Mr. Sanford has spent nearly $400,000 on advertising in recent months to try to hold on to his Charleston-based district, airing a commercial in which he says, “Overwhelmingly, I’ve voted with the president.”
“We’re at an interesting inflection point in American politics,” he said in an interview. “If somehow dissent from your own party becomes viewed as a bad thing, then we’re not really vetting and challenging ideas in the way the founding fathers intended.”
Broadening his argument, Mr. Sanford said America was meant to be “a nation of laws, not men” and that “we weren’t a cult of personality.”
Mr. Sanford said he recognizes that Republicans in his district, which Mr. Trump carried by 14 points, want him to line up with the president, and cited a survey saying that he had voted with Mr. Trump in Congress 89 percent of the time. “I love my brother and sister, but I don’t agree with them 89 percent of the time,” he said.
Still, his opponent, Ms. Arrington, has made extensive use of clips of Mr. Sanford taking aim at Mr. Trump. She argued in a debate this month that “our first job is to listen to the captain” and that “Mark Sanford has spent the better part of two years bashing our captain.”
Ms. Roby, by contrast, has not staked out a position of anything approaching regular dissent; she essentially opposed Mr. Trump in public only for a short period near the end of the 2016 presidential campaign, over his personal behavior. After a recording surfaced of Mr. Trump making vulgar comments about women, she said he was “unacceptable as a candidate for president” and urged him to step aside.
“When she came out against Trump, the people down here in this part of the state — oh my God, they hate it,” said Will Matthews, a Republican lawyer in Ozark. “She showed her true colors to kowtow to the traditional Republican Party people.”
On Election Day, Mr. Trump easily carried the Second District, but Ms. Roby won re-election with only 49 percent of the vote; two years earlier, she had taken about two-thirds.
Things only seem to have gotten worse for her since then. Facing better prepared opposition than the last-minute write-in campaign her critics mounted in 2016, Ms. Roby managed to attract just 39 percent of the vote in the five-way Republican primary last week, necessitating a runoff on July 17.
Her primary performance, dismal for a four-term incumbent, stemmed from a political reality of the Trump era: Republican primaries often draw voters with enormous, and largely unquestioning, affection for the president.
Recognizing that reality, Republican candidates for the United States Senate in Mississippi have been jockeying over who is the most faithful to Mr. Trump — a striking echo of a Senate race last year in Alabama.

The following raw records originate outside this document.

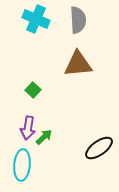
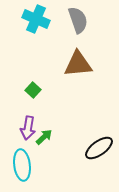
gray semicircle: rotated 16 degrees counterclockwise
cyan ellipse: rotated 12 degrees counterclockwise
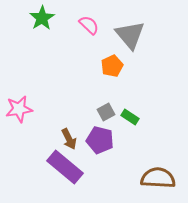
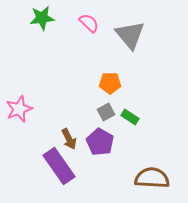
green star: rotated 25 degrees clockwise
pink semicircle: moved 2 px up
orange pentagon: moved 2 px left, 17 px down; rotated 25 degrees clockwise
pink star: rotated 12 degrees counterclockwise
purple pentagon: moved 2 px down; rotated 16 degrees clockwise
purple rectangle: moved 6 px left, 1 px up; rotated 15 degrees clockwise
brown semicircle: moved 6 px left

Ms. Roby’s district, covering all or part of 15 counties, was ripe for just such a contest, with voters scattered from Montgomery’s northern suburbs down Highway 231 toward the peanut farms around Dothan, near the Florida border. Indeed, the danger for Ms. Roby, especially in a part of the Second District known for its conservatism as well as the texture of its grass, was clear almost immediately after she questioned Mr. Trump’s fitness.